3. Trimming and filtering. Based on the results of the quality check, you may want to trim or filter reads. Filtering usually refers to the removal of an entire read, while trimming makes reads shorter. These procedures often include:
- Trimming of technical sequences. Technical adapters include flow cell binding sites, primer binding sites, and index sequences. An adapter appears on the 3'-end of a read when the insert is shorter than the read length and sequencing continues through the technical sequence.

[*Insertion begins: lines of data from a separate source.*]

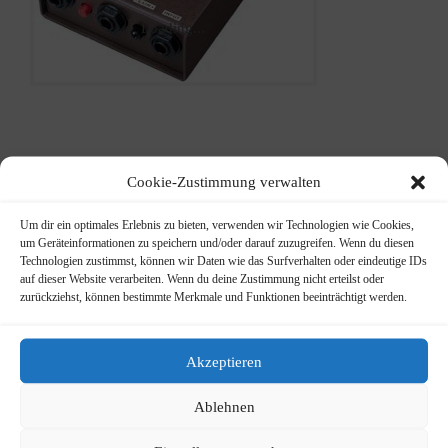
Loading...
L.R.
Cookie-Zustimmung verwalten
Baggs
Um dir ein optimales Erlebnis zu bieten, verwenden wir Technologien wie Cookies,
Para
um Geräteinformationen zu speichern und/oder darauf zuzugreifen. Wenn du diesen
Technologien zustimmst, können wir Daten wie das Surfverhalten oder eindeutige IDs
auf dieser Website verarbeiten. Wenn du deine Zustimmung nicht erteilst oder
Acoustic
zurückziehst, können bestimmte Merkmale und Funktionen beeinträchtigt werden.
di Preamp
Akzeptieren
289,00
€
Ablehnen
D.I. Preamp für ak.Instrumente
mit 5fach Equ. ab Mitte Juli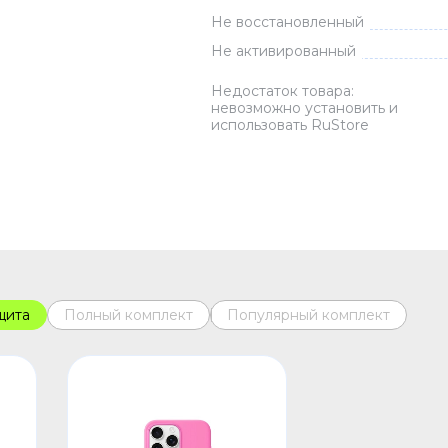
Не восстановленный
Зарядные 
Не активированный
Внешние а
Кабели
Недостаток товара:
невозможно установить и
Автомобил
использовать RuStore
щита
Полный комплект
Популярный комплект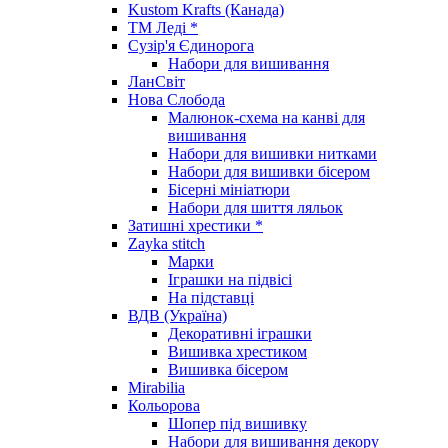
Kustom Krafts (Канада)
ТМ Леді *
Сузір'я Єдинорога
Набори для вишивання
ЛанСвіт
Нова Слобода
Малюнок-схема на канві для
вишивання
Набори для вишивки нитками
Набори для вишивки бісером
Бісерні мініатюри
Набори для шиття ляльок
Затишні хрестики *
Zayka stitch
Марки
Іграшки на підвісі
На підставці
ВДВ (Україна)
Декоративні іграшки
Вишивка хрестиком
Вишивка бісером
Mirabilia
Кольорова
Шопер під вишивку
Набори для вишивання декору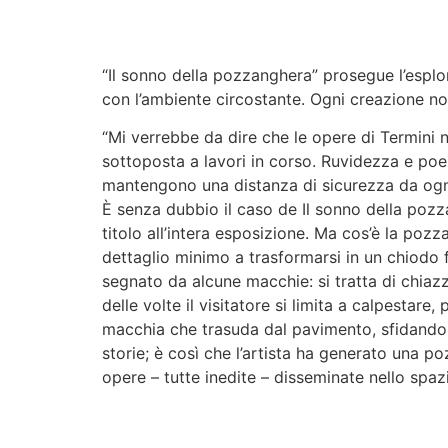
“Il sonno della pozzanghera” prosegue l’esplor
con l’ambiente circostante. Ogni creazione non
“Mi verrebbe da dire che le opere di Termini 
sottoposta a lavori in corso. Ruvidezza e poes
mantengono una distanza di sicurezza da ogni f
È senza dubbio il caso de Il sonno della pozza
titolo all’intera esposizione. Ma cos’è la pozza
dettaglio minimo a trasformarsi in un chiodo f
segnato da alcune macchie: si tratta di chiazze
delle volte il visitatore si limita a calpestare
macchia che trasuda dal pavimento, sfidando i
storie; è così che l’artista ha generato una 
opere – tutte inedite – disseminate nello spaz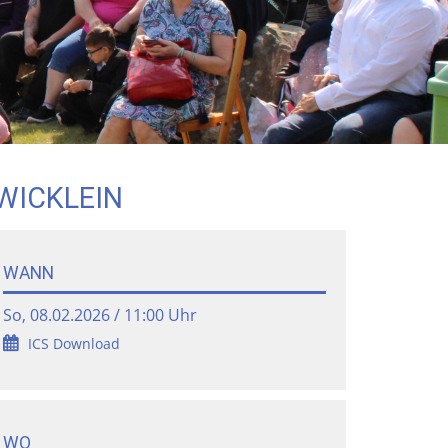
WICKLEIN
WANN
So, 08.02.2026 / 11:00 Uhr
ICS Download
WO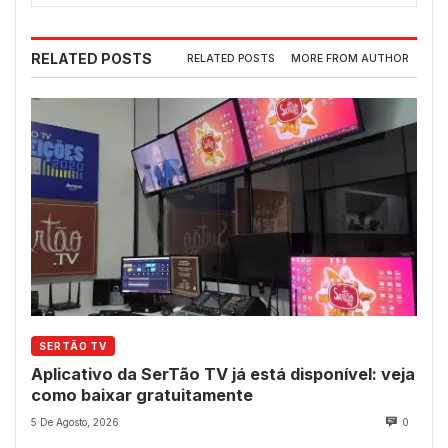
RELATED POSTS
RELATED POSTS
MORE FROM AUTHOR
SERTÃO TV
Aplicativo da SerTão TV já está disponível: veja
como baixar gratuitamente
5 De Agosto, 2026
0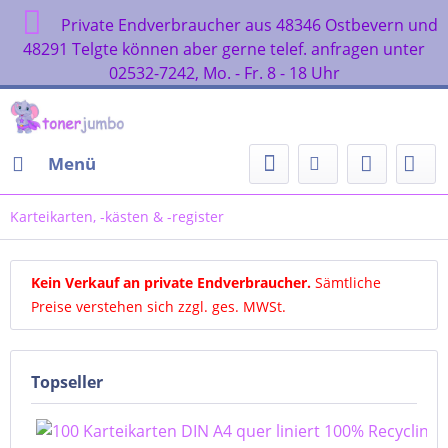
Private Endverbraucher aus 48346 Ostbevern und
48291 Telgte können aber gerne telef. anfragen unter
02532-7242, Mo. - Fr. 8 - 18 Uhr
Menü
Karteikarten, -kästen & -register
Kein Verkauf an private Endverbraucher
.
Sämtliche
Preise verstehen sich zzgl. ges. MWSt.
Topseller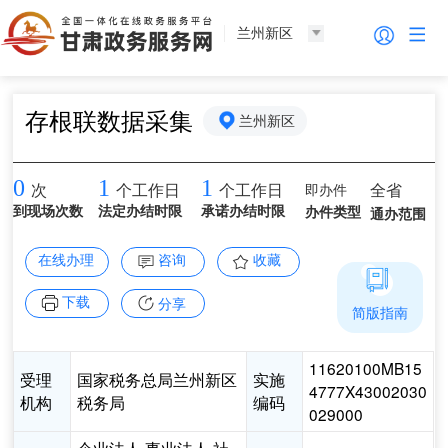
兰州新区
存根联数据采集
兰州新区
0
1
1
即办件
全省
次
个工作日
个工作日
到现场次数
法定办结时限
承诺办结时限
办件类型
通办范围
在线办理
咨询
收藏
下载
分享
简版指南
11620100MB15
受理
国家税务总局兰州新区
实施
4777X43002030
机构
税务局
编码
029000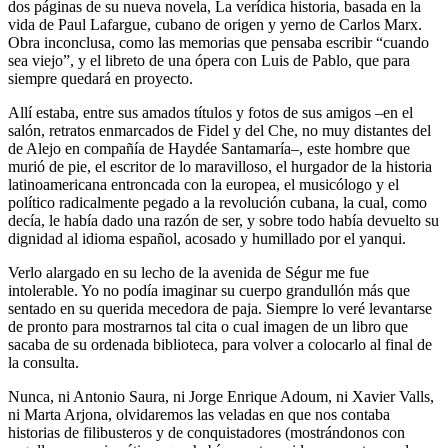
dos páginas de su nueva novela, La verídica historia, basada en la
vida de Paul Lafargue, cubano de origen y yerno de Carlos Marx.
Obra inconclusa, como las memorias que pensaba escribir “cuando
sea viejo”, y el libreto de una ópera con Luis de Pablo, que para
siempre quedará en proyecto.
Allí estaba, entre sus amados títulos y fotos de sus amigos –en el
salón, retratos enmarcados de Fidel y del Che, no muy distantes del
de Alejo en compañía de Haydée Santamaría–, este hombre que
murió de pie, el escritor de lo maravilloso, el hurgador de la historia
latinoamericana entroncada con la europea, el musicólogo y el
político radicalmente pegado a la revolución cubana, la cual, como
decía, le había dado una razón de ser, y sobre todo había devuelto su
dignidad al idioma español, acosado y humillado por el yanqui.
Verlo alargado en su lecho de la avenida de Ségur me fue
intolerable. Yo no podía imaginar su cuerpo grandullón más que
sentado en su querida mecedora de paja. Siempre lo veré levantarse
de pronto para mostrarnos tal cita o cual imagen de un libro que
sacaba de su ordenada biblioteca, para volver a colocarlo al final de
la consulta.
Nunca, ni Antonio Saura, ni Jorge Enrique Adoum, ni Xavier Valls,
ni Marta Arjona, olvidaremos las veladas en que nos contaba
historias de filibusteros y de conquistadores (mostrándonos con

- Filtering primers and adapter dimers
- Trimming bad-quality reads from the end of a sequence
- Filtering sequences that are too short
There are different tools that can be used for read trimming: Trimmomatic, fastp tool, and Cutadapt tool. To perform quality trimming, you need to specify the quality threshold and minimum read length (see the scheme above). There is a trade-off between having good quality reads and having enough full-length reads. All in all, you may start with gentle trimming and check the result with FastQC.
Note, that in paired-end sequencing, reads from one spot are treated together: if one of the reverse reads is removed, its corresponding forward read should be removed too, and vice versa. As a result, you will use only high-quality trimmed reads in FASTQ file for further analysis.
Short read error correction
Trimming reads unfortunately results in loss of information. Therefore, there is motivation to correct short-read imperfections, such as substitution error, which is one of the major sources of error in Illumina sequence technology. Fortunately, the low sequencing cost allows experiments to produce many reads to obtain highly redundant coverage. Coverage is defined as the number of reads that 'cover' or align to a particular genome region. This redundancy makes it possible to catch mistakes. The concept behind overlap-based error correction is illustrated below. However, the error correction procedure is intensive in both computational work and memory usage due to the large number of short reads. The Musket algorithm is an example of corrector for Illumina short-read data.
Conclusion
In this topic, we discussed quality assessment of reads files and methods for improving reliability of raw data. Raw reads are stored in FASTQ files in repositories. First, we check a report of overall quality (FastQC) and make a decision on filtering and trimming. Contamination can be checked with a FastQ Screen (known contamination source) or Kraken (unknown contamination source) and then filtered. Next, we may trim bad-quality ends, short sequences, and adapters with Trimmomatic or a similar tool. An alternative to read trimming is an error correction procedure. However, correctors are resource-intensive programs and they may not produce high-quality results. All in all, after pre-processing steps we end up with high-quality data, which is relevant for our downstream analysis.